Beeston cites that, over the next 30 years, the over-65 population is set to increase 76 per cent from 9.7 million to 17 million and adds that 78 per cent of households where the eldest person is aged 60-74 own their own homes.
She says: “This is only the start of the demographic ‘bubble’ so the figures will continue to grow. Advisers need to be brave or they will miss out in the long-term.”
When it comes to entering the market, Rozario says there is no reason for brokers to be hesitant. She explains: “If you look at the SHIP safeguards, they are second to none. It’s not a complicated process and it’s about putting it into perspective.
"There is all sorts of support for advisers. AMI has comprehensive guidelines, TSF is launching an initiative, and brokers can contact individual lenders. There is probably more support in equity release industry and safeguards then the normal marketplace.”
Yet, there is concern that equity release has begun to attract consumers that could be too young to require such products, namely the 55 to 65-year-old bracket.
Indeed, with life expectancy ever on the increase, this is something that needs to be seriously considered, not only for the consumer, but the lender providing the plan.
Certainly, Young believes equity release is attracting people who are too young, and says: “Home reversion providers have a long standing relationship with customers and are used to meeting their genuine concerns and expectations as they grow older and more infirmed. These providers, by and large, have a minimum age of 65.”
However, Beeston argues that it is a matter of quality advice. She says: “Your average 55-year-old can expect a long retirement. This creates a dichotomy of needs – current financial needs and wants versus the needs of the long term.
"Arguably this makes expert financial advice even more important for the younger equity release client as it is important that both the short and long-term aspects are considered and prioritised when deciding whether to proceed and how much equity to release.”
Finding a balance
While advice is vital for such matters and brokers play an important role in laying out clients’ options, Rozario points out that, ultimately, the decision whether to take up equity release is down to the consumer.
She says: “The age for demand of equity release is dropping, but at the same time, the market is becoming more and more innovative and flexible. Customers have to balance taking equity release at the age they are with the impact on their estate.”

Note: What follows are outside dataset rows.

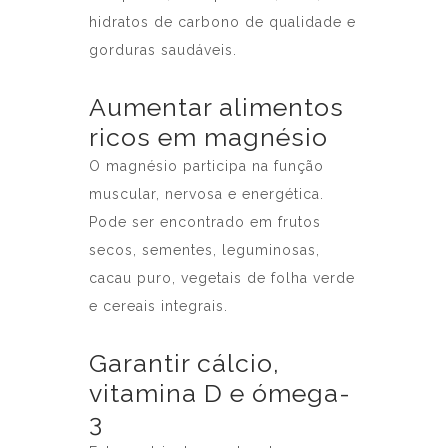
hidratos de carbono de qualidade e
gorduras saudáveis.
Aumentar alimentos
ricos em magnésio
O magnésio participa na função
muscular, nervosa e energética.
Pode ser encontrado em frutos
secos, sementes, leguminosas,
cacau puro, vegetais de folha verde
e cereais integrais.
Garantir cálcio,
vitamina D e ómega-
3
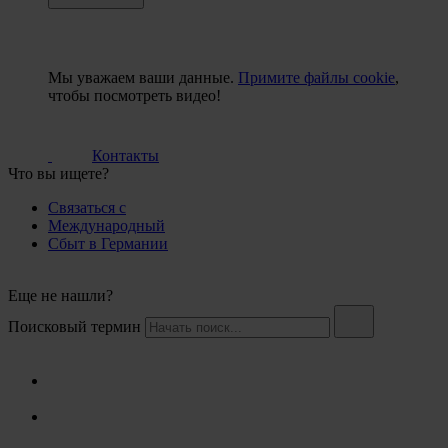
Мы уважаем ваши данные.
Примите файлы cookie
,
чтобы посмотреть видео!
Контакты
Что вы ищете?
Связаться с
Международный
Сбыт в Германии
Еще не нашли?
Поисковый термин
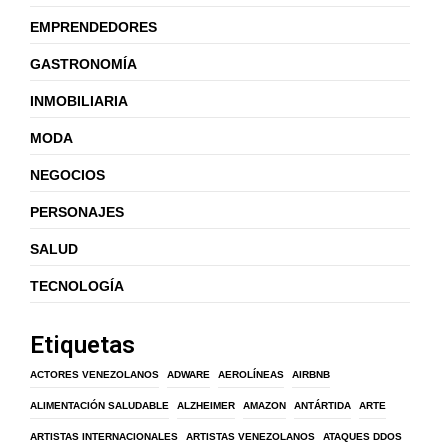
EMPRENDEDORES
GASTRONOMÍA
INMOBILIARIA
MODA
NEGOCIOS
PERSONAJES
SALUD
TECNOLOGÍA
Etiquetas
ACTORES VENEZOLANOS
ADWARE
AEROLÍNEAS
AIRBNB
ALIMENTACIÓN SALUDABLE
ALZHEIMER
AMAZON
ANTÁRTIDA
ARTE
ARTISTAS INTERNACIONALES
ARTISTAS VENEZOLANOS
ATAQUES DDOS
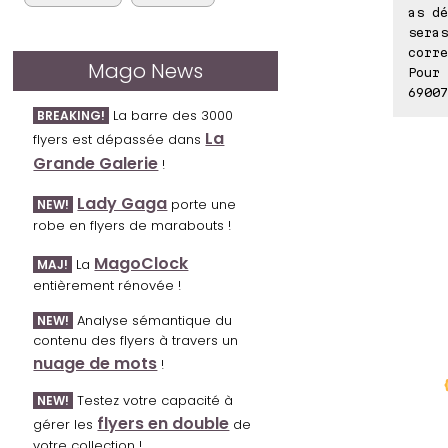
as dé
seras
corre
Mago News
Pour 
69007
La barre des 3000
BREAKING!
La
flyers est dépassée dans
Grande Galerie
!
Lady Gaga
porte une
NEW!
robe en flyers de marabouts !
MagoClock
La
MAJ!
entièrement rénovée !
Analyse sémantique du
NEW!
contenu des flyers à travers un
nuage de mots
!
Testez votre capacité à
NEW!
flyers en double
gérer les
de
votre collection !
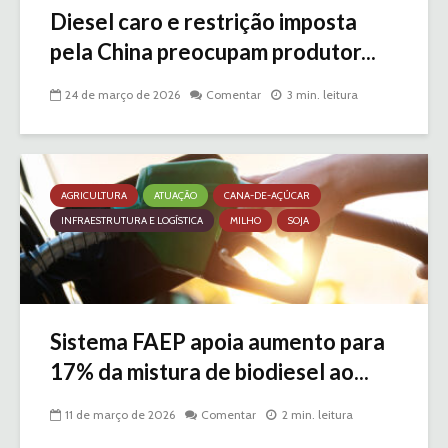
Diesel caro e restrição imposta
pela China preocupam produtor...
24 de março de 2026
Comentar
3 min. leitura
AGRICULTURA
ATUAÇÃO
CANA-DE-AÇÚCAR
INFRAESTRUTURA E LOGÍSTICA
MILHO
SOJA
Sistema FAEP apoia aumento para
17% da mistura de biodiesel ao...
11 de março de 2026
Comentar
2 min. leitura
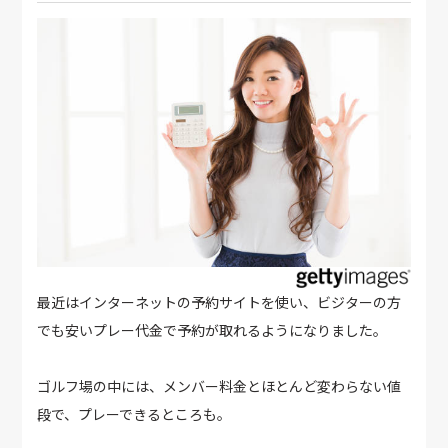
最近はインターネットの予約サイトを使い、ビジターの方
でも安いプレー代金で予約が取れるようになりました。
ゴルフ場の中には、メンバー料金とほとんど変わらない値
段で、プレーできるところも。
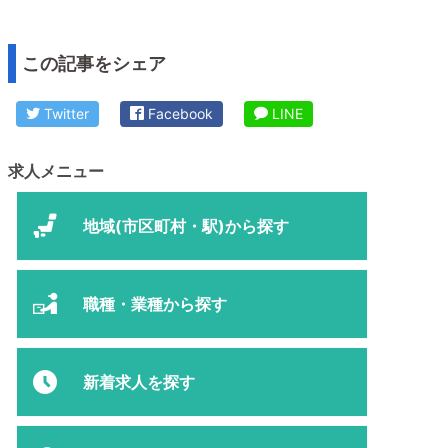
この記事をシェア
Twitter
Facebook
LINE
求人メニュー
地域(市区町村・駅)から探す
職種・業種から探す
新着求人を探す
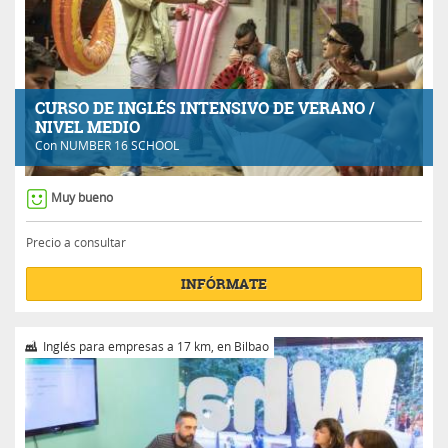
CURSO DE INGLÉS INTENSIVO DE VERANO /
NIVEL MEDIO
Con
NUMBER 16 SCHOOL
Muy bueno
Precio a consultar
INFÓRMATE
Inglés para empresas a 17 km, en Bilbao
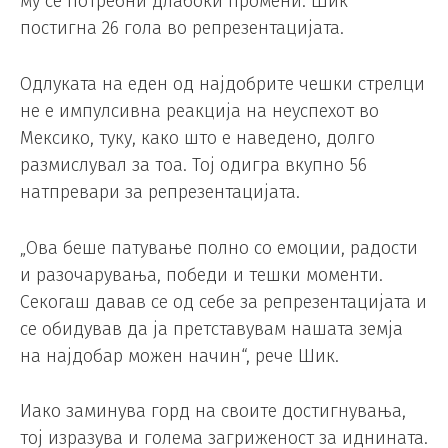
му се потребни длабоки промени. Шик
постигна 26 гола во репрезентацијата.
Одлуката на еден од најдобрите чешки стрелци
не е импулсивна реакција на неуспехот во
Мексико, туку, како што е наведено, долго
размислувал за тоа. Тој одигра вкупно 56
натпревари за репрезентацијата.
„Ова беше патување полно со емоции, радости
и разочарувања, победи и тешки моменти.
Секогаш давав се од себе за репрезентацијата и
се обидував да ја претставувам нашата земја
на најдобар можен начин“, рече Шик.
Иако заминува горд на своите достигнувања,
тој изразува и голема загриженост за иднината.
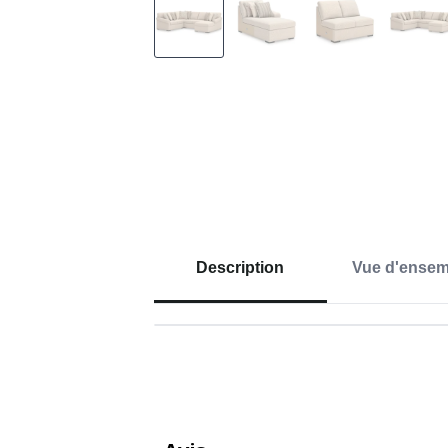
Description
Vue d'ensem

Nevertheless, the future of equity release is bright. Young says: “The acceptance of equity release is gaining ground. Add to this the normal arguments on pension provision and demographics together with the increasingly professional adviser base and the promise of a sustained period of growth is good.
"The only fly in the ointment is whether the credit crunch will lead to customers delaying the decision to commit, as seemed to be the case last Autumn when the Northern Rock problems surfaced.”
However, the message for brokers to wake up to the potential of equity release is clear. While still a small market in relative terms to the rest of the mortgage sector, there is little doubt of the potential for growth and the need for consumers to be given accurate, insightful advice.
Gaining an understanding of the market can surely only improve brokers’ ability to advise customers on all aspects of their property finance, therefore not only expanding intermediaries’ ability to generate business, but improving and cementing customer relations for the future.